Matlab sound Analysis
Reply #8 – 2004-06-18 15:29:45
Thanks for your reply, I'll try what you suggest. Time is not important (if I must give one up for the other), but I would like to know the amplitude of each frequency(even if it is just by comparing it to the other frequencies present in the sound.). How can this be done? Just use an FFT, or one of the routines you've already been pointed to. You know you can look at the source code for most MATLAB functions, and see exactly what they're doing? That should help. If not, see below...Also, why is it that one cannot be accurate in both freq. and time? I already answered that because in a very short time, you simply don't have enough information on frequency. At the extreme, in a single sample, you don't have any frequency information at all.And when you say that freq. and loudness is logarithmic and Matlab plots are not: Do you mean that I would have to scale the plots logarithmically and not use the default setting? IME (with an _old_ version of MATLAB) you can't plot spectrograms with a log frequency scale in MATLAB automatically. log amplitude is easy though - just 20*log10 the data. It's not essential, but it might help you to see what's in the audio file.
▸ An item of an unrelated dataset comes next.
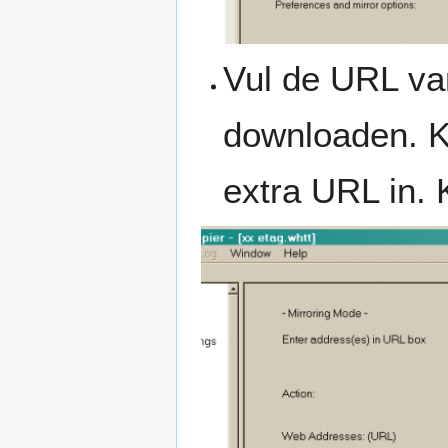
Vul de URL va
downloaden. Ki
extra URL in.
If you have your mono audio in an array called my_tone, then try this:window_length=4096; freq_my_tone=fft(my_tone(1:window_length).*hanning(window_length)); frequency_scale=(1:window_length/2)*fs/window_length; semilogx(frequency_scale,20*log10(abs(freq_my_tone(1:window_length/2)))) axis([20 20000 -20 80]) xlabel('frequency / Hz') ylabel('amplitude / dB') (for stereo audio, just select one channel in the second line, replacing my_tone(1:window_length) with my_tone(1,1:window_length) or mytone(1:window_length,1) depending on which way you've loaded data into the array). The one thing that's missing from this is any calibration of the amplitude scale. For a given window length and window function, you have to take a full scale sine wave (I use +/-1 range with MATLAB, as do the built-in wav functions), pass it through the above function, note the peak amplitude, and then subtract this from all subsequent plots to get figures relative to 0dB FS. This correction factor will change if you change the window function or window length. You'll have to change the axis statement as appropriate. Hope this helps. Cheers, David.